» **EXERCISE INSTRUCTIONS**: What is needed is an exact reproduction of the lines in the records below, starting at the line with "continuar leitura" and ending at the line with "Sandwich de fundido americano y queso", both included, and nothing else; pictures stay out.

» **Stored data entries**:
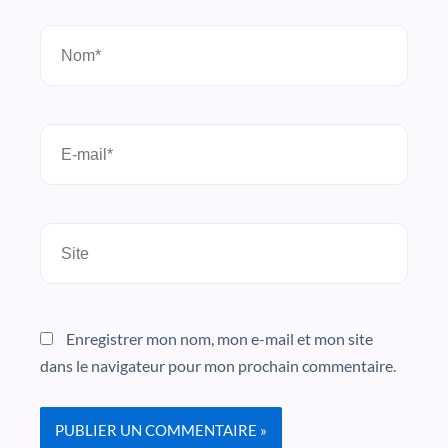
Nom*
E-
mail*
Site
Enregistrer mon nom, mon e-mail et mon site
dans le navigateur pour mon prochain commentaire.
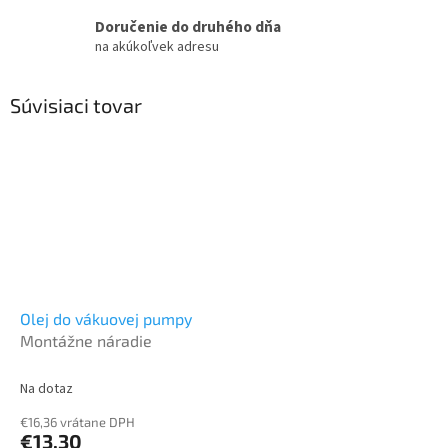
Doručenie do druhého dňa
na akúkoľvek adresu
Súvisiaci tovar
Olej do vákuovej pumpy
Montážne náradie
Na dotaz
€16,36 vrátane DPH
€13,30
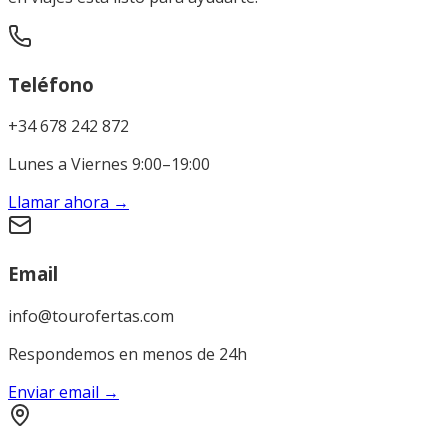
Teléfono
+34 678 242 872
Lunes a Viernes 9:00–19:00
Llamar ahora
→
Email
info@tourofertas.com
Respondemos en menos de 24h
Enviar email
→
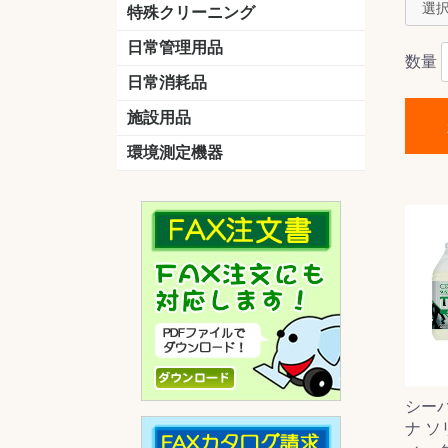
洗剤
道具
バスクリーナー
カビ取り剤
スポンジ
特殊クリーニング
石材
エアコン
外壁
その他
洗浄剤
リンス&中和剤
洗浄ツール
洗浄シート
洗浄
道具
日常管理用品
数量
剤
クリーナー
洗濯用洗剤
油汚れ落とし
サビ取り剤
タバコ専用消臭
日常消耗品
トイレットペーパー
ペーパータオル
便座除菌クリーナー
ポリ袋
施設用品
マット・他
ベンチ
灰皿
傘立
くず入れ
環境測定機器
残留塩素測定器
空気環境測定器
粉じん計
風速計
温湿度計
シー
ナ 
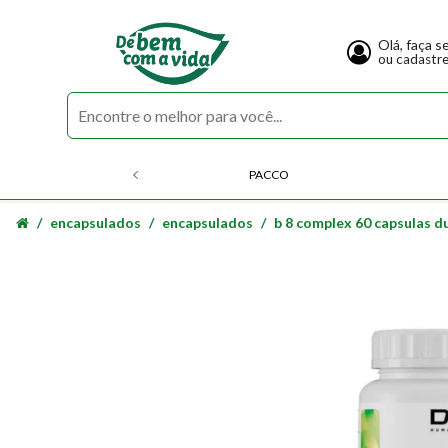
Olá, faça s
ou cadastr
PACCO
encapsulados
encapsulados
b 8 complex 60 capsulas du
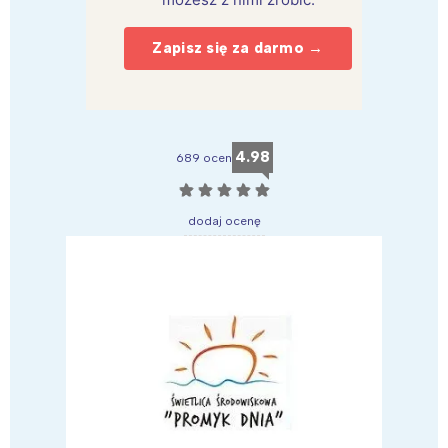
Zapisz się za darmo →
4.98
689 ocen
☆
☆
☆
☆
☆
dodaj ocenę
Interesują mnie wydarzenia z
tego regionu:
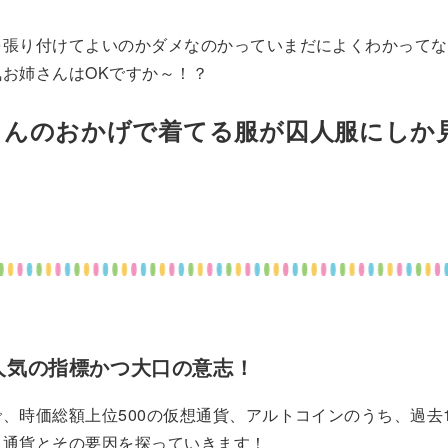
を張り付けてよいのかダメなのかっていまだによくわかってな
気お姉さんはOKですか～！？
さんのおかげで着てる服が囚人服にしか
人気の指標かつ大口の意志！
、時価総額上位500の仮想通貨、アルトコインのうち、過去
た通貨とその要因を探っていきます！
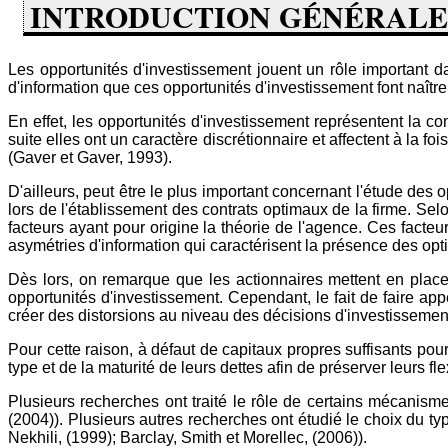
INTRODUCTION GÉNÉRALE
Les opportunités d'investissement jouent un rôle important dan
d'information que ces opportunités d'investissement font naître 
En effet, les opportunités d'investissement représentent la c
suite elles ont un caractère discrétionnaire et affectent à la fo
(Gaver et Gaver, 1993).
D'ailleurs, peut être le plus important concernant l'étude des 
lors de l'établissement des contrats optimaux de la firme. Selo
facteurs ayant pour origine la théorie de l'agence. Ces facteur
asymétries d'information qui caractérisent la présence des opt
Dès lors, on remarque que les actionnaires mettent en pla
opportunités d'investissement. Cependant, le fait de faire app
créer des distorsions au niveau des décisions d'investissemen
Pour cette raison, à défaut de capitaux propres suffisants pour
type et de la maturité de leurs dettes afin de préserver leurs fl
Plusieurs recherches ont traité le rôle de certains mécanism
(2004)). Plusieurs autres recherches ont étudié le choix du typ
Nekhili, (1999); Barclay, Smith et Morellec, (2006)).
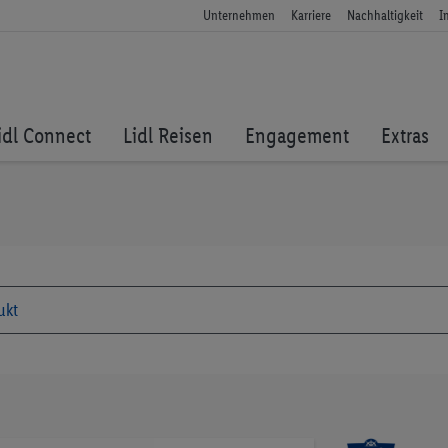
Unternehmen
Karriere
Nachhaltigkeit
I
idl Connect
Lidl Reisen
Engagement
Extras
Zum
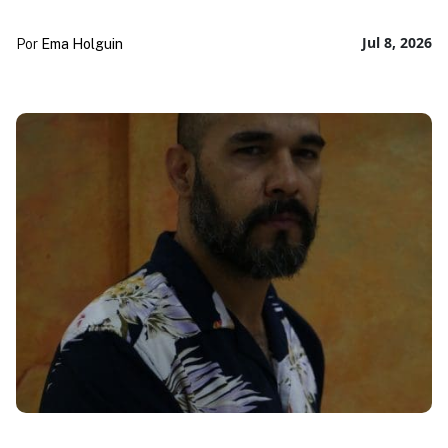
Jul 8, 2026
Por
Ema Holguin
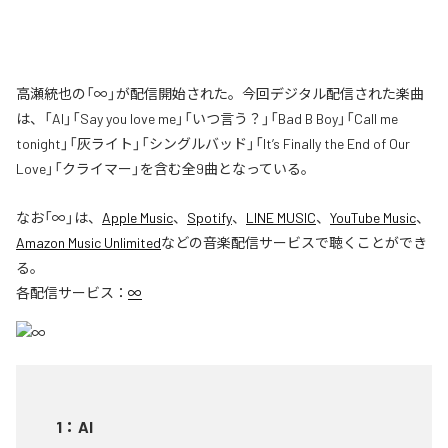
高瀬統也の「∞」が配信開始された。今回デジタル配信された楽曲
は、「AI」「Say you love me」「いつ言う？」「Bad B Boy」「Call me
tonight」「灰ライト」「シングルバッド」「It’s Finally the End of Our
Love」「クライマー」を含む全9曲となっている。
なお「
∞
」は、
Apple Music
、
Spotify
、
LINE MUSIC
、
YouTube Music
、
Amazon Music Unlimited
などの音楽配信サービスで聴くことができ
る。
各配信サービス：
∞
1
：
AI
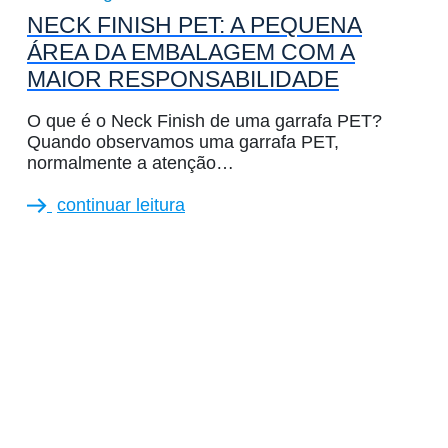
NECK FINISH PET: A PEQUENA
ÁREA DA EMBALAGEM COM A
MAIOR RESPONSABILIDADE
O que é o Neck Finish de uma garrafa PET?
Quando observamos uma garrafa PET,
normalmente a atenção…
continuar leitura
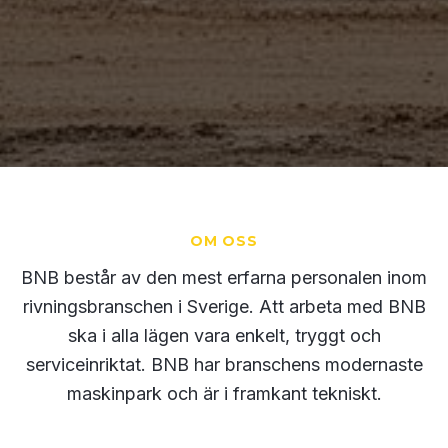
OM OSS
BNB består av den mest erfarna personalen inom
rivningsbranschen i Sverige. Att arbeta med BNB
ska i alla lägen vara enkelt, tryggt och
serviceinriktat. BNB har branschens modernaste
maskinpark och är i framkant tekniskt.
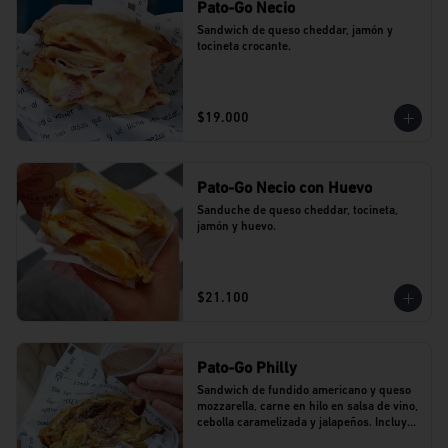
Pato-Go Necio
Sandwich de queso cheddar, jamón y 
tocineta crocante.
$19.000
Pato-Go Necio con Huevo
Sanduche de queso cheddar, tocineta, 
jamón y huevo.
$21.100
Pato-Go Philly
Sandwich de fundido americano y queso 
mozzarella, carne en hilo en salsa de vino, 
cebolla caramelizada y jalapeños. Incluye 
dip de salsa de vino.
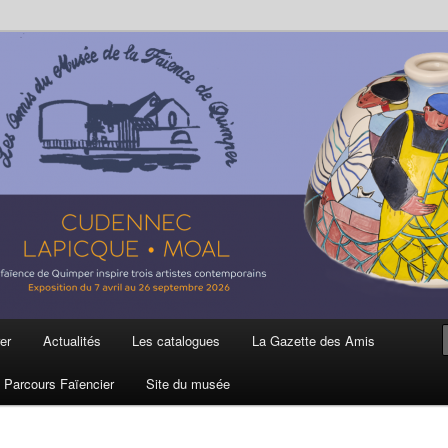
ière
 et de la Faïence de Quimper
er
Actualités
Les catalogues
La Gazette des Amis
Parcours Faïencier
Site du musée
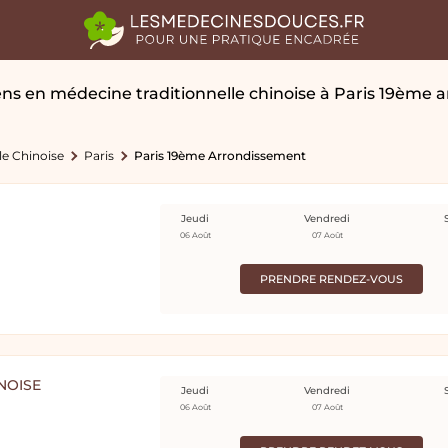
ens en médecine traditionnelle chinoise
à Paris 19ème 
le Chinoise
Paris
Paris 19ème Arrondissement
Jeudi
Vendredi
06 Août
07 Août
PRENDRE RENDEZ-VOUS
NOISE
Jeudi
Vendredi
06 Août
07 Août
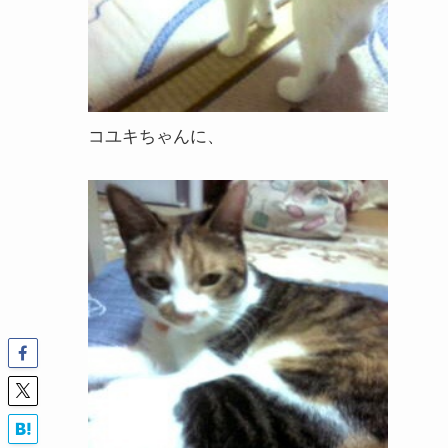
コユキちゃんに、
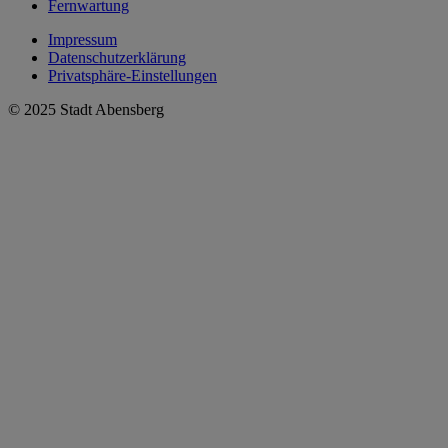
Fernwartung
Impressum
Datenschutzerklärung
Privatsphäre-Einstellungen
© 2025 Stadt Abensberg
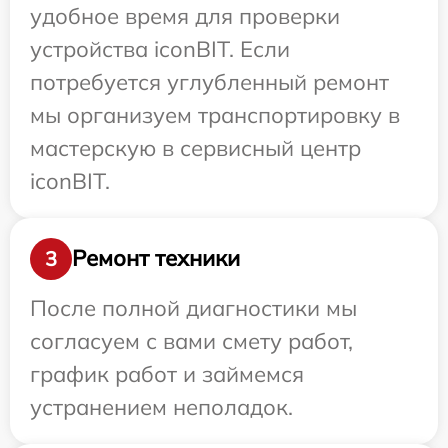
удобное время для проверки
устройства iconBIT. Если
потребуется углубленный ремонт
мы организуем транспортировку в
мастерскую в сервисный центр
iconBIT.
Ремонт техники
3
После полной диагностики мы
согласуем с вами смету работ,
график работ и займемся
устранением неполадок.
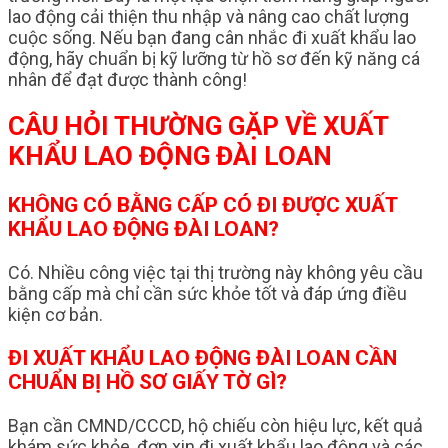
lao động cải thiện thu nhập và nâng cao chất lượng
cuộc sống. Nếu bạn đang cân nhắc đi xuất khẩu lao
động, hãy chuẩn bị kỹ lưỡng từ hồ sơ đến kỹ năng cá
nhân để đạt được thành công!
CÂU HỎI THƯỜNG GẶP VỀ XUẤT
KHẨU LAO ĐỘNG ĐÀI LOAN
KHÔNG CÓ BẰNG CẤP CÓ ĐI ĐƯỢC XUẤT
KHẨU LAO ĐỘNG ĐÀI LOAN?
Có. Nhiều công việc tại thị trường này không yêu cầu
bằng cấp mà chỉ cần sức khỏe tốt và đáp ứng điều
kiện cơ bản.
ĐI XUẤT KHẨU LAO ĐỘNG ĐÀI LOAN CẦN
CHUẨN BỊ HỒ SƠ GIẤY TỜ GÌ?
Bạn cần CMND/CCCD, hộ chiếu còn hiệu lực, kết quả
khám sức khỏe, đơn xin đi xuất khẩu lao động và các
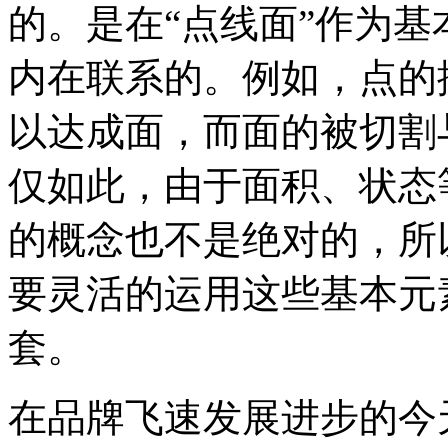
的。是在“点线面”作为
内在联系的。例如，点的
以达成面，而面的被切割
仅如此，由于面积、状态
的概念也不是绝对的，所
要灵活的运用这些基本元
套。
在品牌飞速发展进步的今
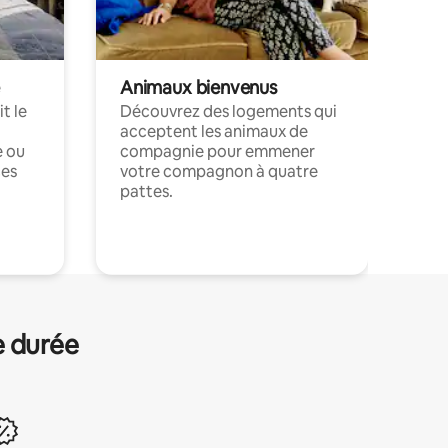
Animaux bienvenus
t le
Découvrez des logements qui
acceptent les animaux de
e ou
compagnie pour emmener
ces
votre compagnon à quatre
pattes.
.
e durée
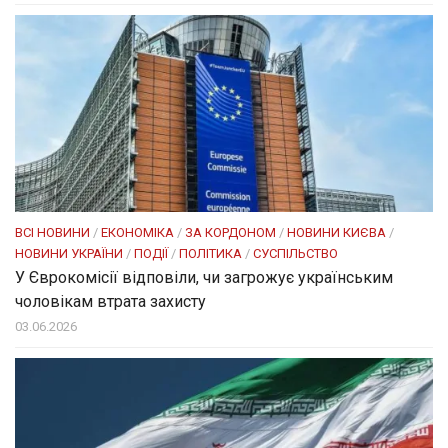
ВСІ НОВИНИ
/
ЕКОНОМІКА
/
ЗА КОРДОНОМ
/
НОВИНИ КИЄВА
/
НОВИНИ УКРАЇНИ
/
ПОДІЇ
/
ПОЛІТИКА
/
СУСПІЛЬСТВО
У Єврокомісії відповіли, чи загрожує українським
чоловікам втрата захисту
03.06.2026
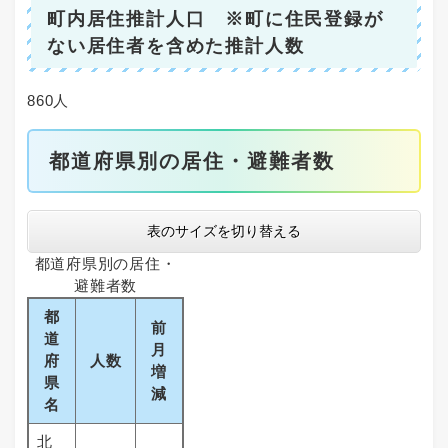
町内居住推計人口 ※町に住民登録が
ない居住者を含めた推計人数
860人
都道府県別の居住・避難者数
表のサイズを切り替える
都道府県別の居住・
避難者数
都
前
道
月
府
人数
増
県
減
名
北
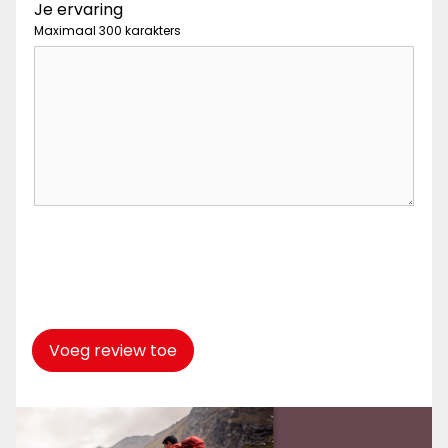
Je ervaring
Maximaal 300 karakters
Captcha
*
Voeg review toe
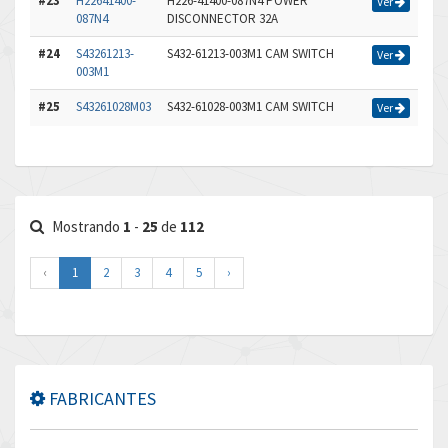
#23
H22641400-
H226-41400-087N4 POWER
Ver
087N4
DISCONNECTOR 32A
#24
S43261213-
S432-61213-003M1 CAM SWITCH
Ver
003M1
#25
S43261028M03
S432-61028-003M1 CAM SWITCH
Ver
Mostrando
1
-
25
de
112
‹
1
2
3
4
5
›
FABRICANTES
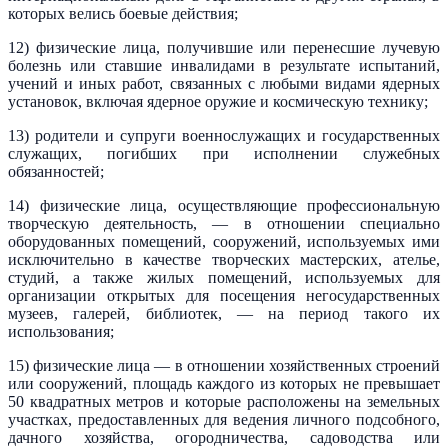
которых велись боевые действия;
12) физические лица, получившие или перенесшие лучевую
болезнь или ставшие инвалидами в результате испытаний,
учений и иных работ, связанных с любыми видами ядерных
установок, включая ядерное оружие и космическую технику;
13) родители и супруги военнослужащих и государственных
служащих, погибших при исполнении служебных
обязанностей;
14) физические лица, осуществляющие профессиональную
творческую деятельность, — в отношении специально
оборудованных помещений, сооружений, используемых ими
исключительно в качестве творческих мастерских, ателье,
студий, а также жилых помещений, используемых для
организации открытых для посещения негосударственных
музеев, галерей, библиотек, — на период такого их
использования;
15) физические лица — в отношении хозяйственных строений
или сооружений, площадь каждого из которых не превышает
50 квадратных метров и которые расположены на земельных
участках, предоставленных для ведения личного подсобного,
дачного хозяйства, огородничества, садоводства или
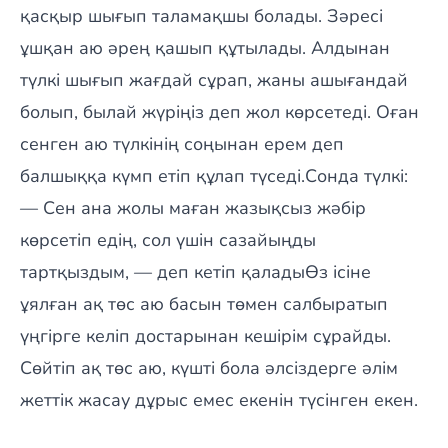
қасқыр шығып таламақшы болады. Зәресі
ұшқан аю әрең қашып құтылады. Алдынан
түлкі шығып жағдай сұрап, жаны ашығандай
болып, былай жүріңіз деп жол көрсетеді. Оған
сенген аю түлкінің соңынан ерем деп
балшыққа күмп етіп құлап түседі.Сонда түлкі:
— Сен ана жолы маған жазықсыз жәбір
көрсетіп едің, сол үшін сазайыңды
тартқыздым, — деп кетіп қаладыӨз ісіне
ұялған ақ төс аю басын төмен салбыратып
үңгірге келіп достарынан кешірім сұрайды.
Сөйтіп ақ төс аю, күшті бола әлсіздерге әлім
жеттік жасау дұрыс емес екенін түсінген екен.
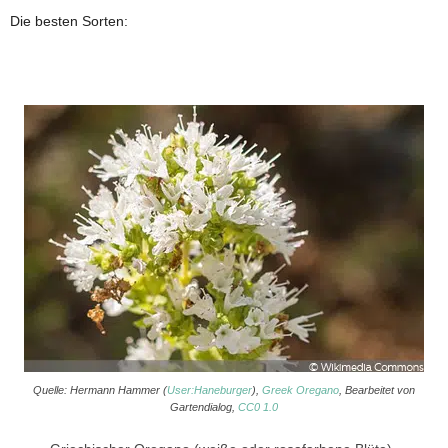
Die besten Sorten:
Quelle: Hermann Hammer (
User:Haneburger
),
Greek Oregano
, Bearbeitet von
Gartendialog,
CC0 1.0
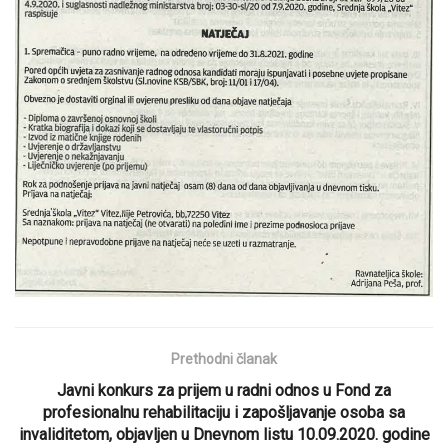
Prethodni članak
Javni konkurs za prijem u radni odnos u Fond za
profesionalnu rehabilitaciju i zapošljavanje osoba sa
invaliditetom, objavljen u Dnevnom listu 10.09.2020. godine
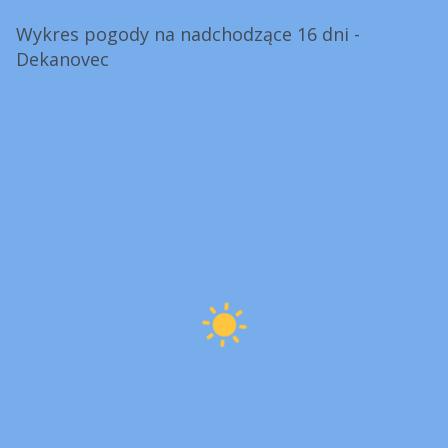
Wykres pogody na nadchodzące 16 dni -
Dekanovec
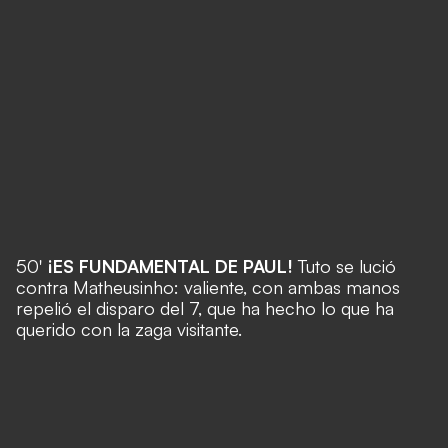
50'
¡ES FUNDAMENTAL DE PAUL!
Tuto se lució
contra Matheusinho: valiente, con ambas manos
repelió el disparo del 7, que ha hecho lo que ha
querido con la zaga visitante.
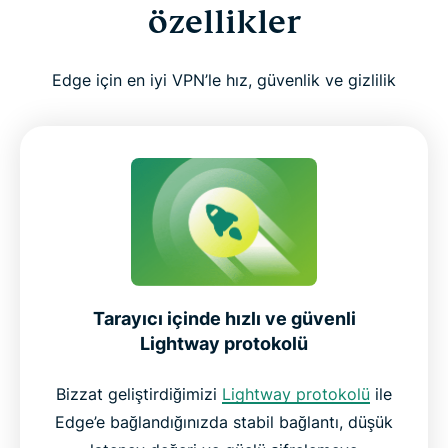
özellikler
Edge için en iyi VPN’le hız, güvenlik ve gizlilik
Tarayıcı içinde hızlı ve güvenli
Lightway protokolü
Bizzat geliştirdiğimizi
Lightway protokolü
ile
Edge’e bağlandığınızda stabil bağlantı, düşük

» **TASK RESULT**:
continuar leitura
OM OSS
BNB består av den mest erfarna personalen inom
rivningsbranschen i Sverige. Att arbeta med BNB
ska i alla lägen vara enkelt, tryggt och
serviceinriktat. BNB har branschens modernaste
maskinpark och är i framkant tekniskt.
Pato-Go Necio
Sandwich de queso cheddar, jamón y 
tocineta crocante.
$19.000
Pato-Go Necio con Huevo
Sanduche de queso cheddar, tocineta, 
jamón y huevo.
$21.100
Pato-Go Philly
Sandwich de fundido americano y queso 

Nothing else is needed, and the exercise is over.